My son was born in 1992 with moderate hypospadias. Back then I had no access to computers and didn’t do any research into the topic, I was just told that it had to be fixed (and who was I to argue; I’m not a doctor). Boy, if I only knew the things I know now. Don’t get me wrong; I would have still had it corrected, but I would have had the power of knowledge at my side to fight inexperienced doctors.
My son was 7 months old when he was operated on, and all went well although at postop appointment a doctor stated to me “Oh! he has made a bit of a mess with that one.” This was all that was ever said.
When my son was 2 years old, I noticed that he looked like he only had one testicle. This had to be repaired by surgery; not one doctor had picked up on it before I noticed it.
As my son grew, I noticed that he was very embarrassed by the way his penis looked. Mind you, there was so much skin around the head of the penis, it almost looked like a hammer, so I understood his embarrassment.
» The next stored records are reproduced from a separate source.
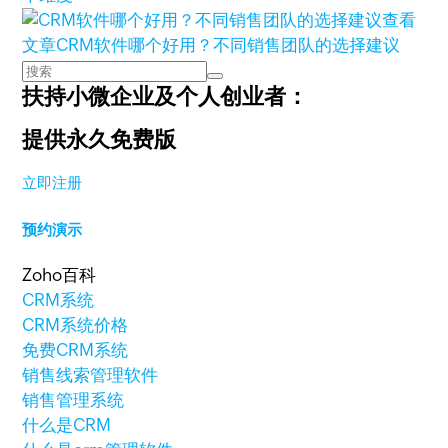
查看
文章
CRM软件哪个好用？不同销售团队的选择建议
扶持小微企业及个人创业者：
提供永久免费版
立即注册
预约演示
Zoho百科
CRM系统
CRM系统价格
免费CRM系统
销售线索管理软件
销售管理系统
什么是CRM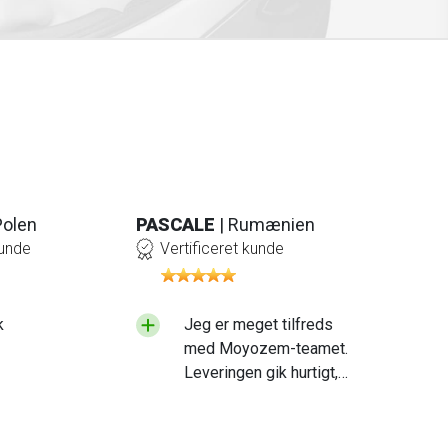
asaki og flere.
i fokuserer på kvalitet og
andre vigtige dele til din
for deres pålidelighed og
el.
Polen
PASCALE
| Rumænien
kunde
Vertificeret kunde
k
Jeg er meget tilfreds
med Moyozem-teamet.
Leveringen gik hurtigt,
og det produkt, jeg
modtog, er af høj
kvalitet. Jeg vil dog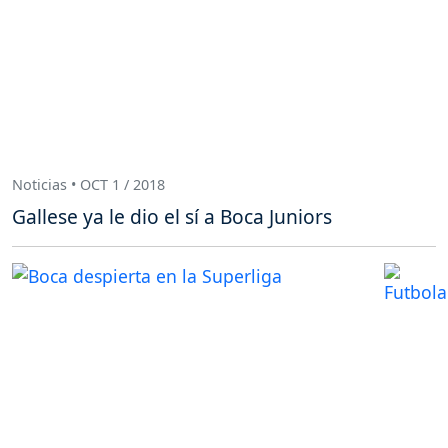
Noticias • OCT 1 / 2018
Gallese ya le dio el sí a Boca Juniors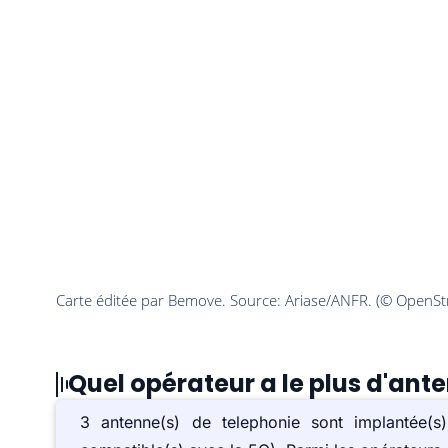
Quel opérateur a le plus d'ante
3 antenne(s) de telephonie sont implantée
When my third son was born in 1999, he was born with an undescended testicle, so since I had to go to a specialist anyway I decided to take my first son along too and ask the doctor’s opinion. While she was having a look we found three fistulas, what were these holes from, I had no idea (I have since learnt that fistulas are like blowouts in the urethra). Now it wasn’t a question of whether to have him neatened up or not; he had to have surgery anyway. Both sons were operated on the same day in February 2000; what a horrible day that was.
My first son’s catheter dropped out twice and was reinserted twice. At the postop appointment, we found that one of the fistulas was still there and leaking. It was devastating to think that he had to be operated on yet again. It has been 5 months and we have recently discovered that the fistula has closed over, YEAH!!!!
I now have a club where I help other mothers learn through my experience and try and help them by offering support, knowledge and most importantly friendship.